Он заметил, что особенно горячились последние десять-двадцать поколений, а чем дальше в века, тем они делались спокойней. Древнейший же предок, стоя в сторонке, озирал равнину, на которой паслись приземистые кони; их гривами играл ветер. Все до горизонта вдруг заслонили ели. Солнечные лучи ударяли почти отвесно, били по твердому изо всех сил, падали, как удары гонга.
— Неужели нам не влезть в будущее, — кричал предок из второй половины семнадцатого века, — тебя-то мы втащили в твое «вспять»! Не знаешь ты разве, что человек лишь отрезок каната?
— Что такое будущее? — спросил Лео, глянул вниз, вдоль рядов, и обернулся к своему отцу, который стоял рядом. Тот схватился за грудь, вынул оттуда сердце на золотой цепочке, поднес к уху и сказал:
— Пора.
— Что такое будущее? — кричал Лео.
— Ступай вспять, — кричал почтенный предок из семнадцатого века, — и все будет так, как прежде, но канат станет длинней, в этом-то все и дело.
Канатчик вышел из своего домика, и все к нему обернулись, а он вынул изо рта кусок колбасы. Лицо у него было веселое.

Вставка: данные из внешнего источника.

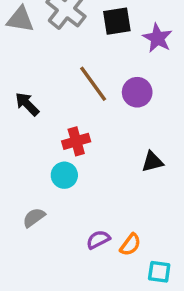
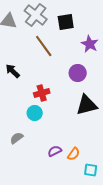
purple star: (157, 38) -> (90, 44), moved
brown line: (93, 84) -> (44, 46), moved
purple circle: (137, 92) -> (78, 73), moved
black triangle: (152, 162) -> (87, 105), size x1.6

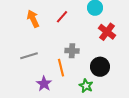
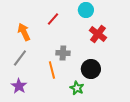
orange arrow: (33, 19) -> (24, 32), moved
gray line: (29, 56) -> (20, 58), turned -36
purple star: (44, 84) -> (19, 86), moved

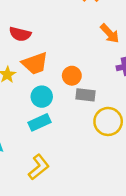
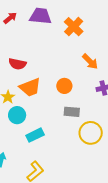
orange circle: (72, 76) -> (64, 86), moved
cyan circle: (42, 97) -> (17, 115), moved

— Лео, — сказал он. — Скоро нам пропадать, через несколько дней нам пропадать. Это канат не простой, это канат от океанского теплохода, он скрепит континенты, если они снова начнут сливаться.
— Что же скажут наши предки, если мы кончимся? — спросил Лео.
— Они будут нам подпевать, что бы мы ни запели, — сказал канатчик.
— Я такой немузыкальный, — сказал Лео.
И это была неправда.
Последний сон имел совсем иной графический очерк. Многие пики сменились просторной высью и грядой холмов, наступившей на опустелую равнину.
Прямо перед собой он увидел штакетник, и открытую калитку, и тополь, подле которого стоял велосипед с проколотой шиной. С дороги неслись голоса, знакомые голоса; когда они проходили мимо, он всех их узнал. Они были такие радостные, и ему захотелось их окликнуть. Ему захотелось крикнуть: «Эгей!»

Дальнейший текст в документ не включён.